Wait until you get the “Region <root> # :” prompt. Type “link-region” and press enter.
You should get a reply; if not, something is not working properly.
Step 6: Link your worlds!
On the OpenSim console, at the “Region <root> # :” prompt, type
link-region <Xloc> <Yloc> destination.world.address port Destination World Gateway
Use Xloc and Yloc that make sense to your world, i.e. close to your regions, but not adjacent. For example, since “Condensation Land” was at (1000,1000) in my world’s map, (1002,1000) was a good position to put Ludmilla’s Island from Ludmilla’s world:
link-region 1002 1000 ludmilla 9000 Ludmilla's Gateway
If all goes well, you’ll get a handshake confirmation message.
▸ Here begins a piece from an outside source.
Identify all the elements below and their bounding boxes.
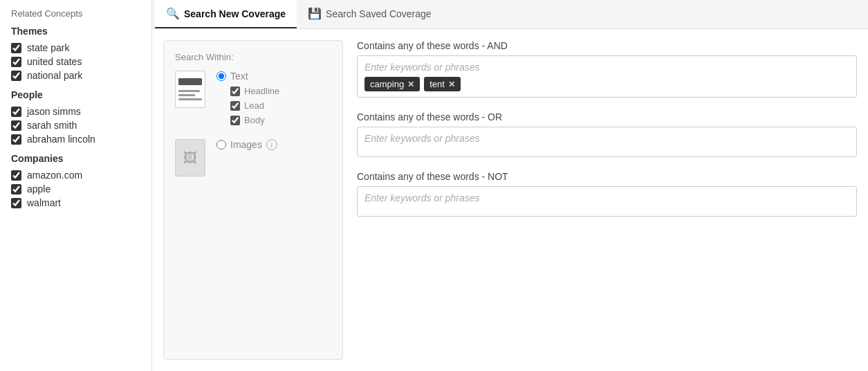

Step 7: Log in, and make sure that home is defined for your avatar
If you have not, go to World -> Set home to here in the Second Life client; otherwise your teleport will fail.
Step 8: Open the map and wonder
You should see your islands, and, in addition, the gateway island from the other world in your map!
Here’s the map before region linking:
and here’s the map after region linking:
Step 9: Teleport between worlds
By using the map.
Step 10: Party :-)
- My tutorial Installing OpenSim in Windows XP with MySQL
- The HyperGrid page in the OpenSim Wiki. It’s the source of information I’ve used to conduct my tests and to write this post.
- Vint Falken’s OpenSim goes Hyper – The Hypergrid.
- justincc’s thought-provoking Could there be a future without big grids?
- justincc’s What is the Hypergrid?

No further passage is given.